Agir selon des normes morales ou agir selon des sentiments moraux ? L’exemple des professionnels du travail éducatif à l’école primaire
Mme Frédérique GIULIANI Université de Genève - Faculté de psychologie et de science de l'éducation | Genève 4 - Suisse
Résumé : Cette communication propose d’interroger la manière dont les enjeux moraux sont socialement mis en forme dans le cadre du travail éducatif accompli par les éducateurs sociaux en contexte scolaire à l’égard des élèves en difficulté et de leurs familles. Comme le souligne Rawls, Weber ou Smith, les sentiments moraux ont une origine rationnelle et une dimension judicatoire.
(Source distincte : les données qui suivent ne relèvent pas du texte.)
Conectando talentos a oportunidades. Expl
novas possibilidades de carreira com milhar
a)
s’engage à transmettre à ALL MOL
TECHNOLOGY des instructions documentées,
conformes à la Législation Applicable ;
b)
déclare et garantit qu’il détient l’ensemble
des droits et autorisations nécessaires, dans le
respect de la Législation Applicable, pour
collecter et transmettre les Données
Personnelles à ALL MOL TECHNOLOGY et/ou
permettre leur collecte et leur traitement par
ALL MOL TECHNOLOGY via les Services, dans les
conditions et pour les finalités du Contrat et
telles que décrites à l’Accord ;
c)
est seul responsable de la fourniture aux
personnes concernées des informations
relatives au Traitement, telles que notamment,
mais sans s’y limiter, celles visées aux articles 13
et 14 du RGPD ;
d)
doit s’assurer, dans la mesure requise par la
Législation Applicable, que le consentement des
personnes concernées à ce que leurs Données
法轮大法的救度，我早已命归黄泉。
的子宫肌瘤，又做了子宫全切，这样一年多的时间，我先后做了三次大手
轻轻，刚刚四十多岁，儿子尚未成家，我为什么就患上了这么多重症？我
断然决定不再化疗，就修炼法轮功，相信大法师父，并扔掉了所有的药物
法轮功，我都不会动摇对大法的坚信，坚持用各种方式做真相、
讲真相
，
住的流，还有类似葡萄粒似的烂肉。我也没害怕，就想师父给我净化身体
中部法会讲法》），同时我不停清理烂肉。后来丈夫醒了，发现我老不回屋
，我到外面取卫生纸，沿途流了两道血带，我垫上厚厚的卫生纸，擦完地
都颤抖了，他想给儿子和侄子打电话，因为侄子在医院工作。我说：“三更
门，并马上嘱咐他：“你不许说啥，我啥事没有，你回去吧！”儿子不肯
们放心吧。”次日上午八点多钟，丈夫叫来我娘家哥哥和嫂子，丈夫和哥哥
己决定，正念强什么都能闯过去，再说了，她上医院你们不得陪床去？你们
Autrement dit, un acte moral implique un jugement, lequel repose sur un système d’arguments perçu comme convaincant par celui qui l’endosse. Or, nous faisons l’hypothèse que certains contextes institutionnels d’exercice du travail social, où les professionnels ont peu de prises sur la définition des finalités de leur activité dès lors que celle-ci est entièrement déterminée de l’extérieur, par leur hiérarchie, privent du même coup ceux-ci de la possibilité de produire un jugement quant à ce qu’il convient de faire dans telle ou telle situation en vue d’une action bonne. Les professionnels se trouvent ainsi réduits à déterminer leur agir vis à vis des populations eu égard à des normes morales. Cependant l’autonomie de jugement est un enjeu de luttes pour certains professionnels. Dans d’autres contextes institutionnels où celle-ci est revendiquée par les professionnels, ces derniers agissent non plus au regard de normes morales mais selon des sentiments moraux.